EXERCISE: All the lines below need retyping exactly, apart from the images.
── TASK DATA ──
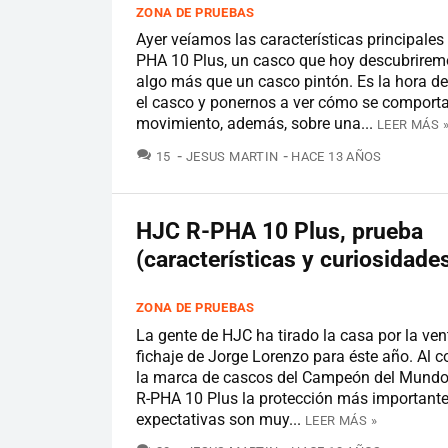
ZONA DE PRUEBAS
Ayer veíamos las características principales
PHA 10 Plus, un casco que hoy descubrire
algo más que un casco pintón. Es la hora d
el casco y ponernos a ver cómo se comport
movimiento, además, sobre una...
LEER MÁS 
COMENTARIOS
15
JESUS MARTIN
HACE 13 AÑOS
HJC R-PHA 10 Plus, prueba
(características y curiosidade
ZONA DE PRUEBAS
La gente de HJC ha tirado la casa por la ven
fichaje de Jorge Lorenzo para éste año. Al c
la marca de cascos del Campeón del Mundo
R-PHA 10 Plus la protección más importante
expectativas son muy...
LEER MÁS »
COMENTARIOS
───
SOLUTION FOR THIS TASK:
ZONA DE PRUEBAS
Ayer veíamos las características principales
PHA 10 Plus, un casco que hoy descubrire
algo más que un casco pintón. Es la hora d
el casco y ponernos a ver cómo se comport
movimiento, además, sobre una...
LEER MÁS 
COMENTARIOS
15
JESUS MARTIN
HACE 13 AÑOS
HJC R-PHA 10 Plus, prueba
(características y curiosidade
ZONA DE PRUEBAS
La gente de HJC ha tirado la casa por la ven
fichaje de Jorge Lorenzo para éste año. Al c
la marca de cascos del Campeón del Mundo
R-PHA 10 Plus la protección más importante
expectativas son muy...
LEER MÁS »
COMENTARIOS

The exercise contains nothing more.